▸ Task objective:
A verbatim copy of all entries is the expected output.

Information START

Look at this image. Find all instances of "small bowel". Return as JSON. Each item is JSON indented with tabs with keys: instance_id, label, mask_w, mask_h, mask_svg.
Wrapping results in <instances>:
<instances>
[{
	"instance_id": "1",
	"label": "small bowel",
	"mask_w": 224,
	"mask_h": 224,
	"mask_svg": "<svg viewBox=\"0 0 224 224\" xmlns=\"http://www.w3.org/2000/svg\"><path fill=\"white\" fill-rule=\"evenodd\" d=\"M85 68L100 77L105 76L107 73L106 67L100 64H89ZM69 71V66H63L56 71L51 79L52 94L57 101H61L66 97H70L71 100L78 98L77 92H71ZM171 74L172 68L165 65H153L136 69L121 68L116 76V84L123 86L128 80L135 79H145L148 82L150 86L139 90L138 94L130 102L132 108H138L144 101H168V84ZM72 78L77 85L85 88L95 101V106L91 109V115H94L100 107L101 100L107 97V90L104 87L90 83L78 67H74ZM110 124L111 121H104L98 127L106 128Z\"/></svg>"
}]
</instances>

Information END

▸ Completed task:
Look at this image. Find all instances of "small bowel". Return as JSON. Each item is JSON indented with tabs with keys: instance_id, label, mask_w, mask_h, mask_svg.
Wrapping results in <instances>:
<instances>
[{
	"instance_id": "1",
	"label": "small bowel",
	"mask_w": 224,
	"mask_h": 224,
	"mask_svg": "<svg viewBox=\"0 0 224 224\" xmlns=\"http://www.w3.org/2000/svg\"><path fill=\"white\" fill-rule=\"evenodd\" d=\"M85 68L100 77L105 76L107 73L106 67L100 64H89ZM69 71V66H63L56 71L51 79L52 94L57 101H61L66 97H70L71 100L78 98L77 92H71ZM171 74L172 68L165 65H153L136 69L121 68L116 76V84L123 86L128 80L135 79H145L148 82L150 86L139 90L138 94L130 102L132 108H138L144 101H168V84ZM72 78L77 85L85 88L95 101V106L91 109V115H94L100 107L101 100L107 97V90L104 87L90 83L78 67H74ZM110 124L111 121H104L98 127L106 128Z\"/></svg>"
}]
</instances>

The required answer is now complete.